Alla base di tutte queste innovazioni c’è la rete di telecomunicazione mobile, asset portante di tutta la Mobile Economy“, afferma Andrea Rangone. “È paradossale, però, che proprio il comparto degli operatori mobili stia da anni perdendo fatturato e margini. Anche nel 2014 questo trend negativo continua: gli operatori di telefonia mobile registrano complessivamente una diminuzione di fatturato del 10%. Dal 2009 ad oggi, sono stati persi oltre 7 miliardi di euro (ossia più del 30% del valore iniziale), di cui circa 4,5 miliardi solo negli ultimi 2 anni.

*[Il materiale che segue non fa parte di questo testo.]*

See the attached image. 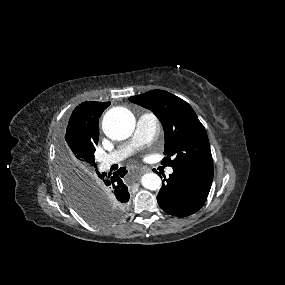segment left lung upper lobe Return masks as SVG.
Masks as SVG:
<instances>
[{
	"instance_id": "5c2ea615",
	"label": "left lung upper lobe",
	"mask_w": 285,
	"mask_h": 285,
	"mask_svg": "<svg viewBox=\"0 0 285 285\" xmlns=\"http://www.w3.org/2000/svg\"><path fill=\"white\" fill-rule=\"evenodd\" d=\"M129 100L151 110L161 121L165 132L163 165L213 172L206 130L187 102L163 90H151Z\"/></svg>"
}]
</instances>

Questo scenario è particolarmente critico perché gli operatori devono essere in grado di investire continuamente nello sviluppo delle reti per garantire velocità di banda sempre maggiori. È evidente, quindi, che un ruolo importante nello scacchiere della Mobile Economy dei prossimi anni sarà giocato anche dall’Authority”.